Existing approximate nearest neighbor search (ANNS) methods for high-dimensional, large-scale vectors rely on single-machine storage, suffering from poor scalability, high infrastructure costs, and single-point failures. To address this, we propose DSANN—a distributed ANNS system designed for scalable, fault-tolerant vector retrieval. Its core contributions are: (1) a hybrid graph-cluster indexing structure that synergistically leverages the high connectivity of graphs and the locality-preserving properties of clustering; (2) a concurrent indexing algorithm that reduces index construction complexity; (3) point-aggregation-based graph compression to minimize storage overhead and accelerate query processing; and (4) asynchronous I/O optimization to enhance distributed read performance. Extensive experiments on billion-scale, high-dimensional vector datasets demonstrate that DSANN significantly improves recall and throughput over state-of-the-art baselines, while ensuring high availability and near-linear scalability across distributed nodes.
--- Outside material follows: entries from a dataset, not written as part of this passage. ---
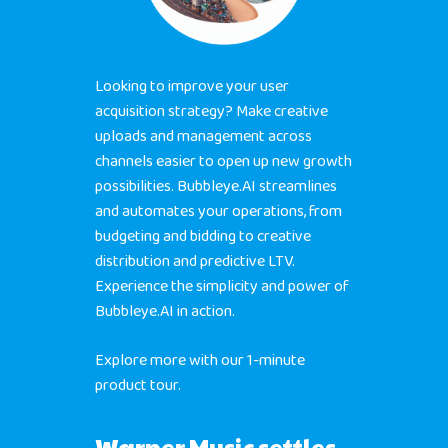
Looking to improve your user
acquisition strategy? Make creative
uploads and management across
channels easier to open up new growth
Home
possibilities. Bubbleye.AI streamlines
and automates your operations, from
Products
budgeting and bidding to creative
distribution and predictive LTV.
Jobs
Unified UA Control 
Experience the simplicity and power of
Creative Automatio
Bubbleye.AI in action.
Resources
Bid & Budget Auto
Explore more with our 1-minute
Contact
Blog
PLTV Forecasting
product tour.
Newsletter
Bubbleye Kraken™
Book A Dem
Warner Music settles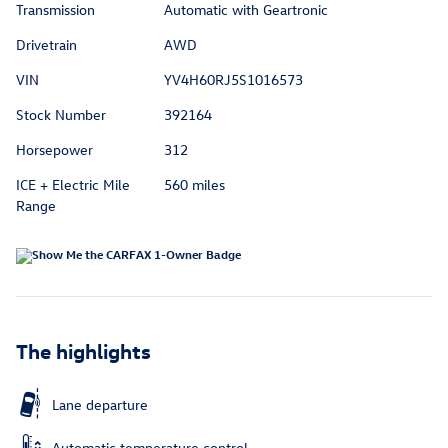
Transmission
Automatic with Geartronic
Drivetrain
AWD
VIN
YV4H60RJ5S1016573
Stock Number
392164
Horsepower
312
ICE + Electric Mile
560 miles
Range
The highlights
Lane departure
Automatic temperature control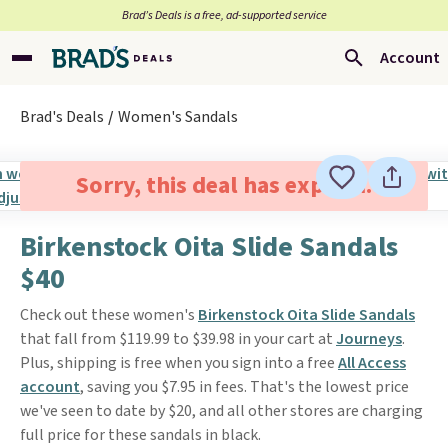
Brad’s Deals is a free, ad-supported service
Account
Brad's Deals
Women's Sandals
Sorry, this deal has expired.
Birkenstock Oita Slide Sandals
$40
Check out these women's
Birkenstock Oita Slide Sandals
that fall from $119.99 to $39.98 in your cart at
Journeys
.
Plus, shipping is free when you sign into a free
All Access
account
, saving you $7.95 in fees. That's the lowest price
we've seen to date by $20, and all other stores are charging
full price for these sandals in black.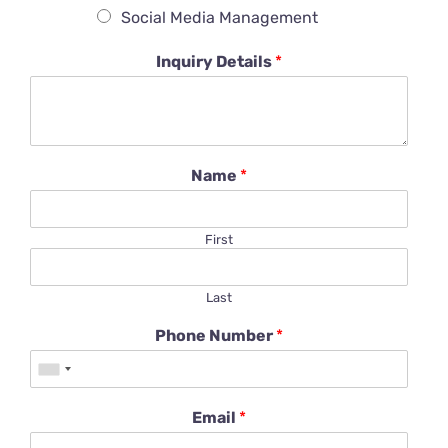
Social Media Management
Inquiry Details
*
Name
*
First
Last
Phone Number
*
Email
*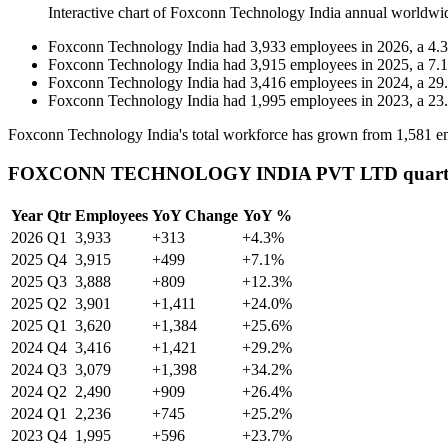
Interactive chart of
Foxconn Technology India
annual worldwi
Foxconn Technology India
had
3,933
employees in
2026
, a
4.3
Foxconn Technology India
had
3,915
employees in
2025
, a
7.1
Foxconn Technology India
had
3,416
employees in
2024
, a
29
Foxconn Technology India
had
1,995
employees in
2023
, a
23
Foxconn Technology India's total workforce has grown from
1,581
em
FOXCONN TECHNOLOGY INDIA PVT LTD quarterl
Year
Qtr
Employees
YoY Change
YoY %
2026
Q1
3,933
+313
+4.3%
2025
Q4
3,915
+499
+7.1%
2025
Q3
3,888
+809
+12.3%
2025
Q2
3,901
+1,411
+24.0%
2025
Q1
3,620
+1,384
+25.6%
2024
Q4
3,416
+1,421
+29.2%
2024
Q3
3,079
+1,398
+34.2%
2024
Q2
2,490
+909
+26.4%
2024
Q1
2,236
+745
+25.2%
2023
Q4
1,995
+596
+23.7%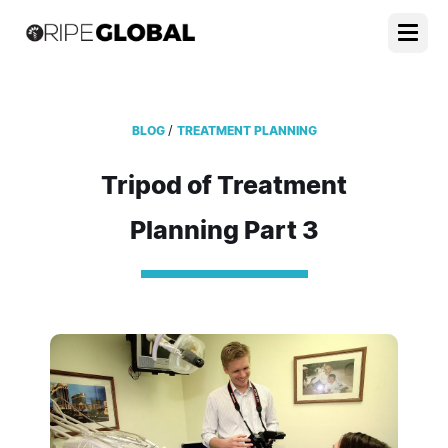
/
BLOG
TREATMENT PLANNING
Tripod of Treatment
Planning Part 3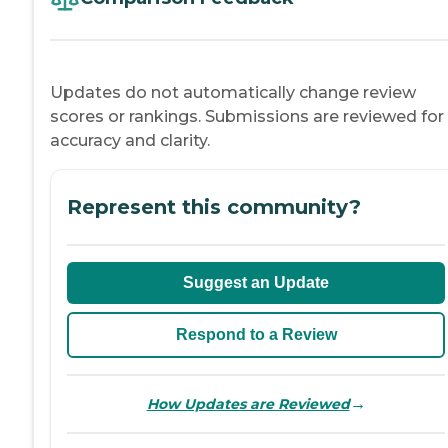
Updates do not automatically change review
scores or rankings. Submissions are reviewed for
accuracy and clarity.
Represent this community?
Suggest an Update
Respond to a Review
→
How Updates are Reviewed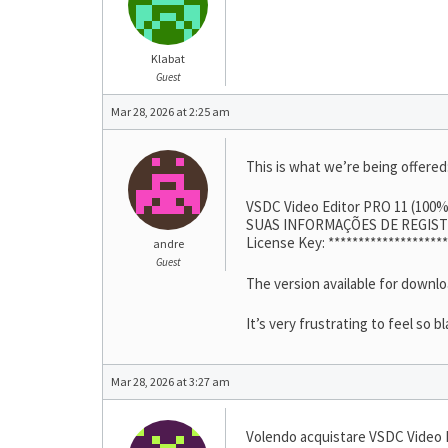
Klabat
Guest
Mar 28, 2026 at 2:25 am
This is what we’re being offered
VSDC Video Editor PRO 11 (100
SUAS INFORMAÇÕES DE REGIS
License Key: ********************
andre
Guest
The version available for downl
It’s very frustrating to feel so b
Mar 28, 2026 at 3:27 am
Volendo acquistare VSDC Video E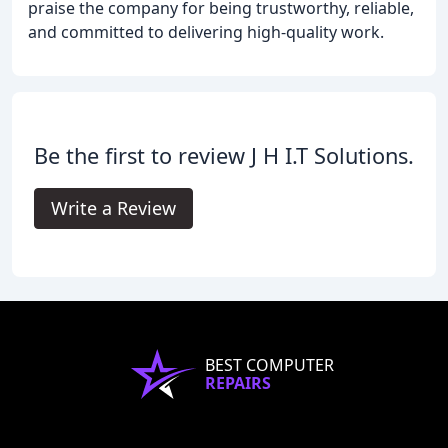
praise the company for being trustworthy, reliable,
and committed to delivering high-quality work.
Be the first to review J H I.T Solutions.
Write a Review
BEST COMPUTER
REPAIRS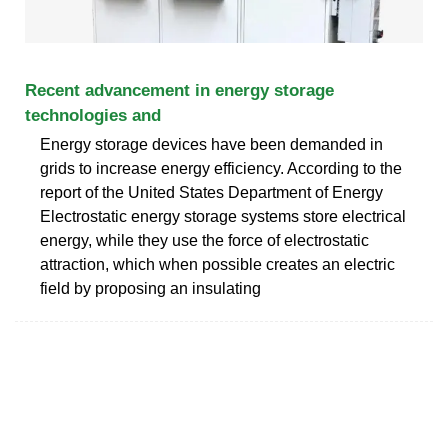
Recent advancement in energy storage
technologies and
Energy storage devices have been demanded in
grids to increase energy efficiency. According to the
report of the United States Department of Energy
Electrostatic energy storage systems store electrical
energy, while they use the force of electrostatic
attraction, which when possible creates an electric
field by proposing an insulating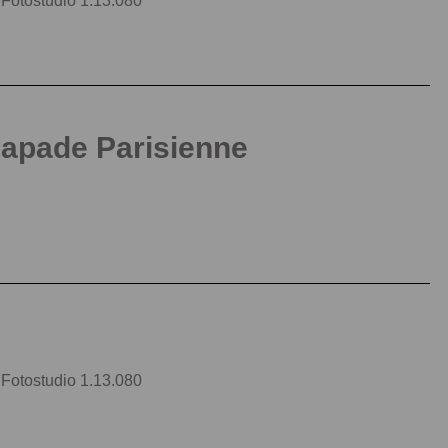
| Fotostudio 1.13.080
capade Parisienne
| Fotostudio 1.13.080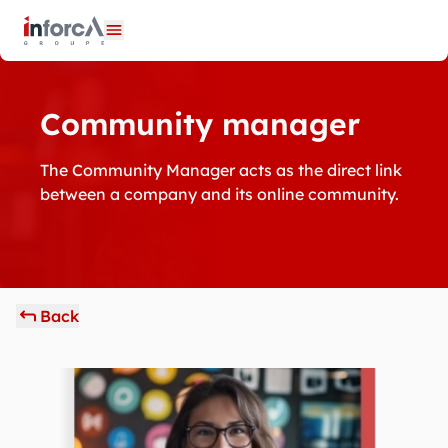
Cookies management panel
Open menu
Community manager
The Community Manager acts as the direct link
between a company and its online community.
Back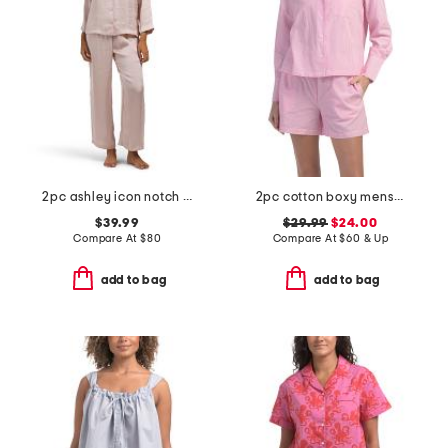
2pc ashley icon notch collar pajama set
2pc cotton boxy menswear long sleeve top and shorts pajama set
$39.99
$29.99
$24.00
Compare At
$
80
Compare At
$
60 & Up
add to bag
add to bag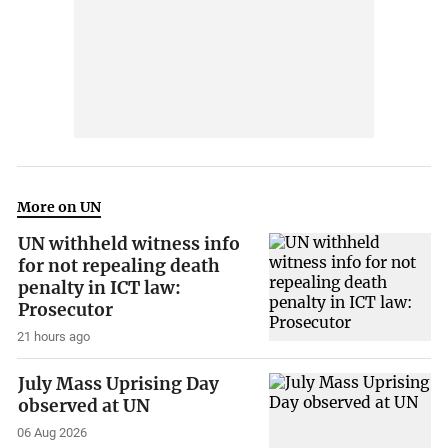
More on UN
UN withheld witness info
for not repealing death
penalty in ICT law:
Prosecutor
21 hours ago
July Mass Uprising Day
observed at UN
06 Aug 2026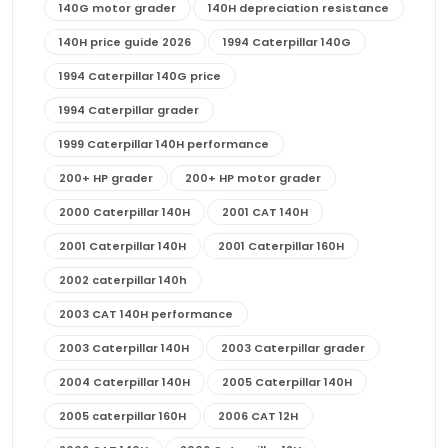
140G motor grader
140H depreciation resistance
140H price guide 2026
1994 Caterpillar 140G
1994 Caterpillar 140G price
1994 Caterpillar grader
1999 Caterpillar 140H performance
200+ HP grader
200+ HP motor grader
2000 Caterpillar 140H
2001 CAT 140H
2001 Caterpillar 140H
2001 Caterpillar 160H
2002 caterpillar 140h
2003 CAT 140H performance
2003 Caterpillar 140H
2003 Caterpillar grader
2004 Caterpillar 140H
2005 Caterpillar 140H
2005 caterpillar 160H
2006 CAT 12H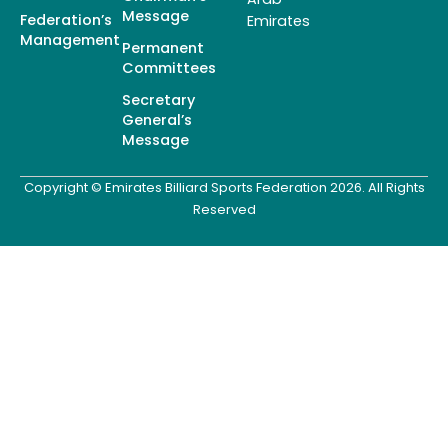
Message
Federation’s
Emirates
Management
Permanent
Committees
Secretary
General’s
Message
Copyright © Emirates Billiard Sports Federation 2026. All Rights
Reserved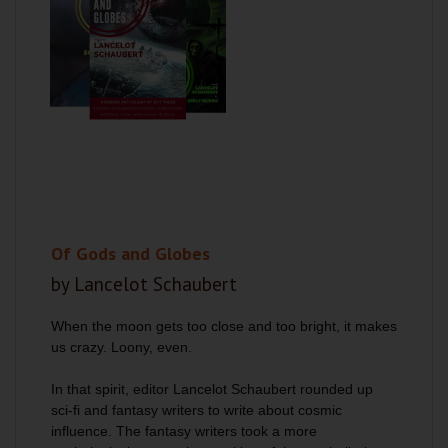
Of Gods and Globes
by Lancelot Schaubert
When the moon gets too close and too bright, it makes
us crazy. Loony, even.
In that spirit, editor Lancelot Schaubert rounded up
sci-fi and fantasy writers to write about cosmic
influence. The fantasy writers took a more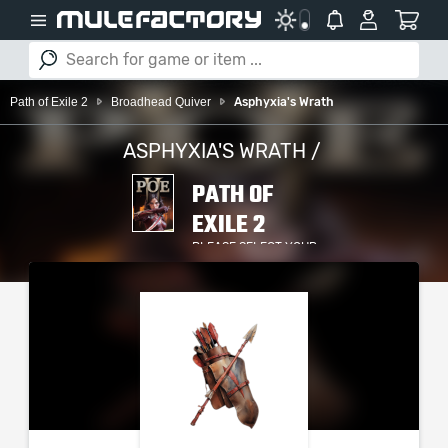
Path of Exile 2
Broadhead Quiver
Asphyxia's Wrath
ASPHYXIA'S WRATH /
PATH OF
EXILE 2
PLEASE SELECT YOUR
SERVER / PLATFORM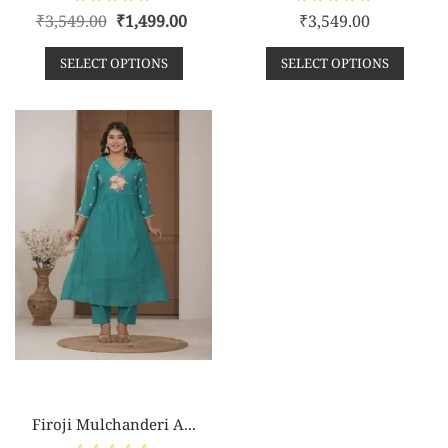
R
R
₹
3,549.00
₹
1,499.00
₹
3,549.00
a
a
t
t
e
e
SELECT OPTIONS
SELECT OPTIONS
d
d
0
0
o
o
u
u
t
t
o
o
f
f
5
5
Firoji Mulchanderi A...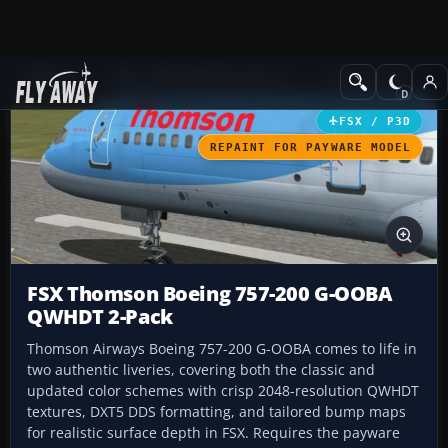
Add-ons
Microsoft Flight Simulator X
Civil Aircraft
FSX / P3D
REPAINT FOR PAYWARE MODEL
FSX Thomson Boeing 757-200 G-OOBA
QWHDT 2-Pack
Thomson Airways Boeing 757-200 G-OOBA comes to life in
two authentic liveries, covering both the classic and
updated color schemes with crisp 2048-resolution QWHDT
textures, DXT5 DDS formatting, and tailored bump maps
for realistic surface depth in FSX. Requires the payware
Approximate Nearest Neighbor Search (ANNS) in high-dimensional space is an essential operator in many online services, such as information retrieval and recommendation. Indices constructed by the state-of-the-art ANNS algorithms must be stored in single machine's memory or disk for high recall rate and throughput, suffering from substantial storage cost, constraint of limited scale and single point of failure. While distributed storage can provide a cost-effective and robust solution, there is no efficient and effective algorithms for indexing vectors in distributed storage scenarios. In this paper, we present a new graph-cluster hybrid indexing and search system which supports Distributed Storage Approximate Nearest Neighbor Search, called DSANN. DSANN can efficiently index, store, search billion-scale vector database in distributed storage and guarantee the high availability of index service. DSANN employs the concurrent index construction method to significantly reduces the complexity of index building. Then, DSANN applies Point Aggregation Graph to leverage the structural information of graph to aggregate similar vectors, optimizing storage efficiency and improving query throughput via asynchronous I/O in distributed storage. Through extensive experiments, we demonstrate DSANN can efficiently and effectively index, store and search large-scale vector datasets in distributed storage scenarios.